# Any LBS with a good wheelbuilder around San Jose?



## Pierre (Jan 29, 2004)

I'm rebuilding a wheel with a new rim, I put everything in place but looking for somebody to tension the wheel for me.

Do you have a good experience with a LBS building a wheel for you? I'm interested. Not interested if this was just some self-proclaimed pro-mechanic who just changed a spoke and didn't even balance or stress-relieve the wheel. Thanks!


----------



## ebnash (Aug 20, 2007)

Rob @ Calabazas Cyclery in West San Jose. He is the owner of the shop and an ex BMX racer and current Downhill racer. He has built 3 sets of wheels for me, Mountain and Road and I have never had an issue. The road wheels he built for went for 1000's of miles before I sold the bike and never needed to be trued or tensioned again. Wheelbuilding is his passion and his work shows it...

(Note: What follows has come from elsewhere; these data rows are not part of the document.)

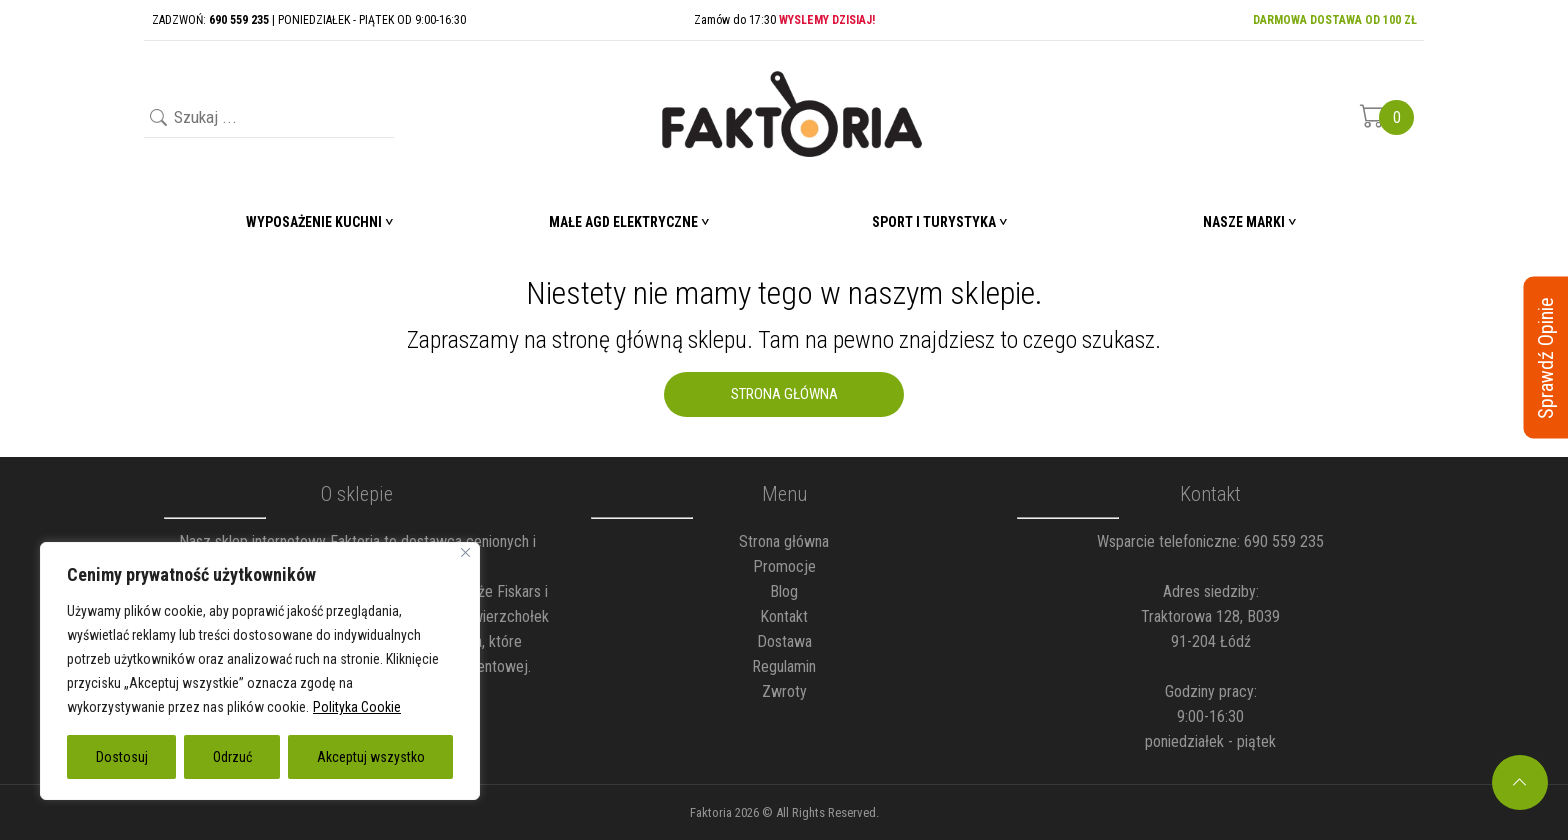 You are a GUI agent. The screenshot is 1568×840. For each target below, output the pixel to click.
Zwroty (784, 691)
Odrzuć (232, 757)
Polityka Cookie (357, 707)
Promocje (784, 566)
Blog (784, 591)
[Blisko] (465, 552)
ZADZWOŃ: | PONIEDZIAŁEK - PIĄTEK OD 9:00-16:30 (309, 20)
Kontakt (784, 616)
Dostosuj (122, 757)
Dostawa (784, 641)
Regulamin (784, 666)
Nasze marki (1244, 222)
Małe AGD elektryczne (623, 222)
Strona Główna (784, 394)
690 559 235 (1284, 541)
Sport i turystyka (934, 222)
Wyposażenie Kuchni (314, 222)
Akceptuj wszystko (371, 757)
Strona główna (784, 541) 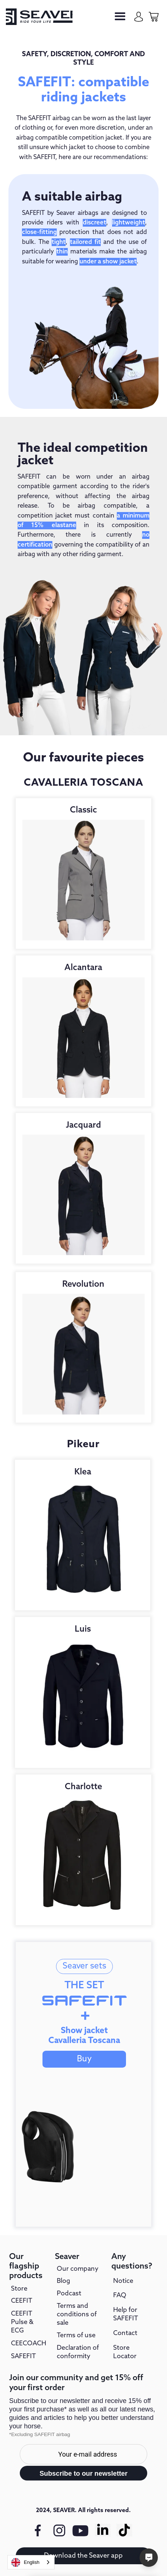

Give him a call... I have been dealing with him and his dad for 16+ years.


----------



## equed (May 16, 2006)

Although they are not local, Wheelbuilder.com is worth a look. Expert service and great customer care. Huge fan.


----------



## Winters (Dec 4, 2011)

Does Palo Alto Bicycles still have that 5 ton wheel truing thingy in their shop ?

If so, it's worth the visit just to see the shop ....


----------